* [Exercise prompt]
Between the line containing "include both the" and the line containing "formation. But they" lies a run of lines; give that run again exactly, with both of those lines, and nothing else from the entries below.

* [Supplied records]
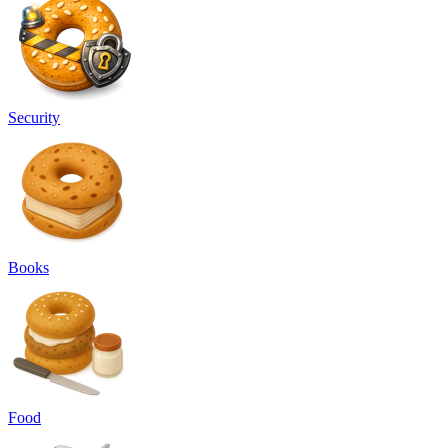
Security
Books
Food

* * *

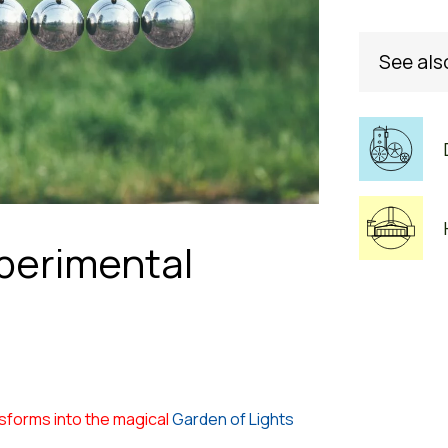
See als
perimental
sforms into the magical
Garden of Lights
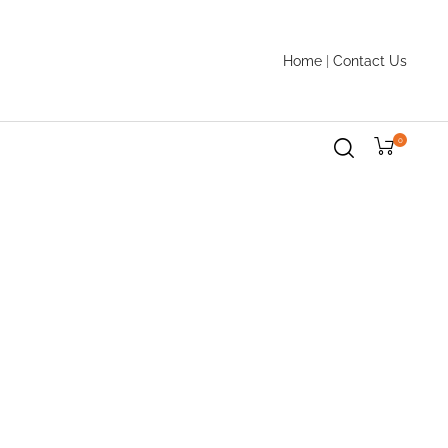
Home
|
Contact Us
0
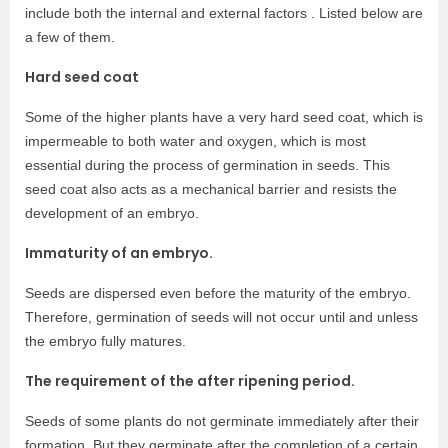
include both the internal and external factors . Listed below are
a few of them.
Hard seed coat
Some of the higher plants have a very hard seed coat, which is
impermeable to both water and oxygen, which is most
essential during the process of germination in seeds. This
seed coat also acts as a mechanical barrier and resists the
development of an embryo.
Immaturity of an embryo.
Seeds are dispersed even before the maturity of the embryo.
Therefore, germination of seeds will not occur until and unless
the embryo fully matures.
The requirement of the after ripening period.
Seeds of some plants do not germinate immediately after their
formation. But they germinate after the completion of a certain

* [Result of the exercise]
include both the internal and external factors . Listed below are
a few of them.
Hard seed coat
Some of the higher plants have a very hard seed coat, which is
impermeable to both water and oxygen, which is most
essential during the process of germination in seeds. This
seed coat also acts as a mechanical barrier and resists the
development of an embryo.
Immaturity of an embryo.
Seeds are dispersed even before the maturity of the embryo.
Therefore, germination of seeds will not occur until and unless
the embryo fully matures.
The requirement of the after ripening period.
Seeds of some plants do not germinate immediately after their
formation. But they germinate after the completion of a certain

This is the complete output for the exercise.